Aswad screeched past the cardboard boxes to curl a magnificent cross right into the middle, six yards out. Cook dived and diverted the ball achingly over as Russell flapped behind and two slimesters flopped in front.
Aswad, Aswad, always Aswad rampaging. Crosses were cleared, returned, cleared and returned again. Kerr delicately chugged out to Neilson on the right, rather than chipping towards the chirping menagerie in the middle. The gaggle agog, Neilson carefully steered a low poke across Russell and against the outside of the far post.
We're back! Thomas tricked and treated with a perfect and precise low pass through the six-yard box.

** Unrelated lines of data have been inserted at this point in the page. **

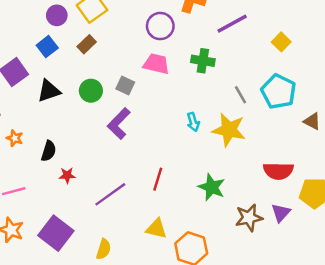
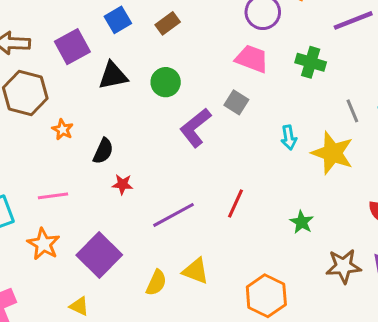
gray square: (125, 85) -> (236, 102), moved
green star: (212, 187) -> (302, 222), size x0.7
yellow triangle: (156, 229) -> (196, 271), moved

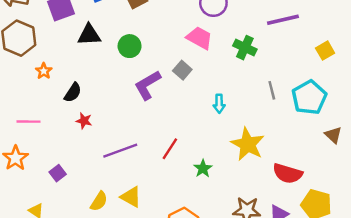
yellow star: (332, 153) -> (248, 144), moved
green star: (302, 222) -> (203, 168), moved
purple square: (99, 255) -> (58, 173), size x0.5

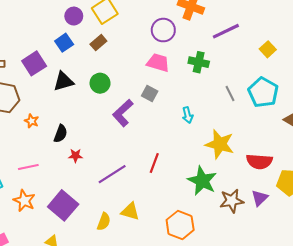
green star: (203, 168) -> (202, 181), moved, size x1.8
purple square: (58, 173) -> (63, 205), size x2.0

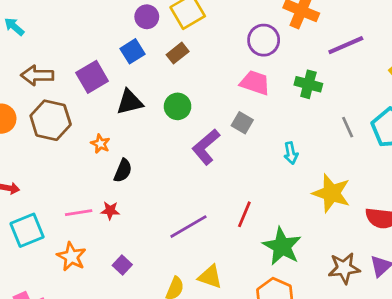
orange star: (32, 121) -> (100, 144), moved
red star: (76, 156) -> (110, 211), moved
green star: (202, 181) -> (282, 246), moved
purple square: (63, 205) -> (122, 265), size x0.5

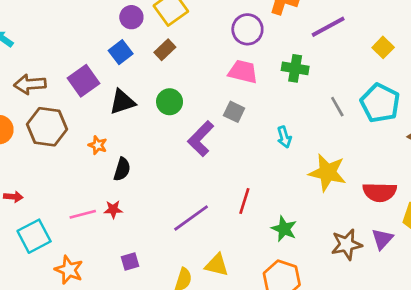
green star: (282, 246) -> (284, 229), size x0.7
orange star: (71, 257) -> (69, 270), moved
purple square: (122, 265) -> (130, 261), turned 36

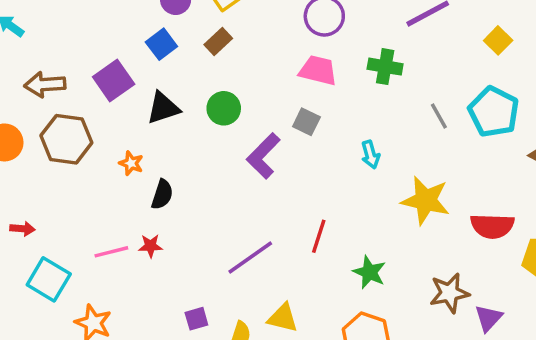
cyan square: (34, 236) -> (49, 279), turned -32
purple triangle: (382, 239) -> (488, 318), moved
purple square: (130, 261) -> (196, 319), moved

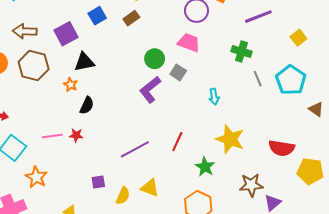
green cross: (385, 67) -> (241, 51), moved
black triangle: (163, 108) -> (84, 62), moved
green circle: (224, 108) -> (155, 59), moved
yellow star: (426, 200) -> (230, 139), moved

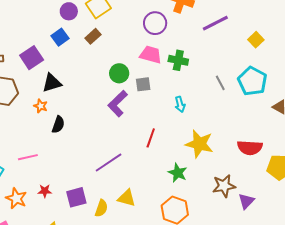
green cross: (241, 51) -> (178, 60), moved
gray square: (178, 72) -> (143, 84), turned -35
red star: (76, 135) -> (45, 191), moved
red line: (177, 142) -> (151, 138), moved
purple square: (98, 182) -> (76, 197), size x1.5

Three men stretched as Russell sketched out a doodle of a poodle. A corner rumbled low, Boyce flicked and the ball diverted off lime and bombled out to the left of the area. Neilson awaited and carefully flicked low through a thicket of legs, the ball kissing the inside of the post and skipping into the far side netting.

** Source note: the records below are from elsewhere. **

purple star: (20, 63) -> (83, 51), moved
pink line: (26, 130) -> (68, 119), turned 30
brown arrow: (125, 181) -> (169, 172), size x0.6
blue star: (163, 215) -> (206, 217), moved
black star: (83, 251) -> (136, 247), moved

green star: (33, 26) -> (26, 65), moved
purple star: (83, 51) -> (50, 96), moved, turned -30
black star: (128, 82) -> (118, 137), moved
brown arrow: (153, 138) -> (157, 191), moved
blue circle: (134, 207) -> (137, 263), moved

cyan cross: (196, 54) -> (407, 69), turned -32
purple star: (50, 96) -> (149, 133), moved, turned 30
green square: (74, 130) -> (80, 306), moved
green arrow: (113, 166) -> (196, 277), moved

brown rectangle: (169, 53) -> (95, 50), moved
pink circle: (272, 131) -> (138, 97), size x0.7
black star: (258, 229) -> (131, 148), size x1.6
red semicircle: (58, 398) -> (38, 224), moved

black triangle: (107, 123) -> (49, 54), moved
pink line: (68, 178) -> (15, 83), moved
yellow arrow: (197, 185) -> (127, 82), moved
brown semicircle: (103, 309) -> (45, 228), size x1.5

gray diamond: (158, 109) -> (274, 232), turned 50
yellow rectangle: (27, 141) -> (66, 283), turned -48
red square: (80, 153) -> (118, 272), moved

So Town turned down the volume. Momentum is there to be lost.
For once, just once, the Forest of the Green were spotted inside the Town half. A boy fell, a free kick was coiled and tiny Taylor glanced a curly looper across the face of goal. That is all.
All Town, all Town. Hatton drumbled a free kick to the near post causing neckerchiefs to be ruffled. Town turned the tourniquet, pressure building, the siege engine cranking up and flinging flans across the barricades. Jennings can't stand up for falling down. Flicks were flickered, knees were knocked, Jennings crossed and Pearson, mere yards out and unmarked at the near post, closed his eyes and headed beyond the crowd and towards a cloud near Stroud. He won't be proud.

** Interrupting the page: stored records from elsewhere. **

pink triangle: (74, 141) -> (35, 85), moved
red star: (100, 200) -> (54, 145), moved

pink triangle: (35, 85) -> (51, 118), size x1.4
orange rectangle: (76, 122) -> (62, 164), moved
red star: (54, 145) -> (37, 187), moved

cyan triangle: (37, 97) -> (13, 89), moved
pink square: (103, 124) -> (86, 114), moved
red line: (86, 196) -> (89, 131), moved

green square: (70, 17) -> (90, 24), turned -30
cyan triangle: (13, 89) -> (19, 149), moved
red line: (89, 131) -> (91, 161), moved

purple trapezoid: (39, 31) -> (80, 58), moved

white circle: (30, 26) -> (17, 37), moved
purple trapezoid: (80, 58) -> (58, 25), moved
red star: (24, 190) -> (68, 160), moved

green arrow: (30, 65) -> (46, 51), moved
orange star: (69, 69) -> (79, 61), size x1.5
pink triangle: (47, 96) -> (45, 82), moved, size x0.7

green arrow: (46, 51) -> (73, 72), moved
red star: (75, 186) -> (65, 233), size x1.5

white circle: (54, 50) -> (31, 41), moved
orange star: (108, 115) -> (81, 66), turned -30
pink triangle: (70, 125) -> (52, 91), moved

Town pressed and pressed and bashed with a hammer, but the buttons were dead. In a fix? In a lime pickle? Who you gonna call? Ross Hannah
Hey-hey, passing and movement, swishes being swashed, Disley free, Disley crumbled and stumbled and bumbled weakly into Russell's palms.
Aswad always roaming, no change or charge there.
With the game encamped in front of Russell, Town pulled out the trump card: Tounkara replaced Cook. This added little to the gaiety of the Town nation, for the Gallic Shrug was sometimes near, but always far away and never close. Is he not aware of Stack Waddy's oeuvre?
Town pressed and pressed and bashed with a hammer, but the buttons were dead. In a fix? In a lime pickle? Who you gonna call? Ross Hannah. Yippee! Hannah replaced Neilson. Unyippee! There's no reason but plenty of rhymes for that, the manager-formerly-known-as-Shorty was cruising for a bruising as Town moved to a formation that is non-existent. And then McLaughlin replaced Thanoj. Formation? Tactics? Town players standing in their half, everyone waiting for the big welly forward.
Town, Town, Town, Town, Town. The Fruits of the Forest didn't exist except as snuffling, shuffling pacmen, mobile obstacles to bounce off. Four minutes were added, Hatton bedraggled wide, Kerr slapped over. A cross was crossed and crossed again, and after diversions and excursions around the windswept hillock Hannah scuffed wide at the far post.
All aboard the Skylark! Forward… charge! Eventually a home hump was missed by Pearson, causing much merriment in the marsh, a quaint little hamlet further up Numpty Field Road. A bald chap alone, a bald chap volleyed straight at McKeown, who made his first save since 1959.
And still there's more. Up, up in the air like a beautiful balloon, with hacks and thwacks and Boyce scrumped a slow shinner over the keeper. The ball sailed and arced and backtracked a local lad to head away from the line.
And that was that.
The season summed up in one game. When Town rested on their egos they were woefully inept, swept aside by adequate opponents A little less loafing and Town were utterly dominant. But powder-puff in front of goal. It was harder to miss but Town succeeded, even with our goal-missing machine rested for the big games to come.
There's plenty more of that to come if we are going to succeed in failing.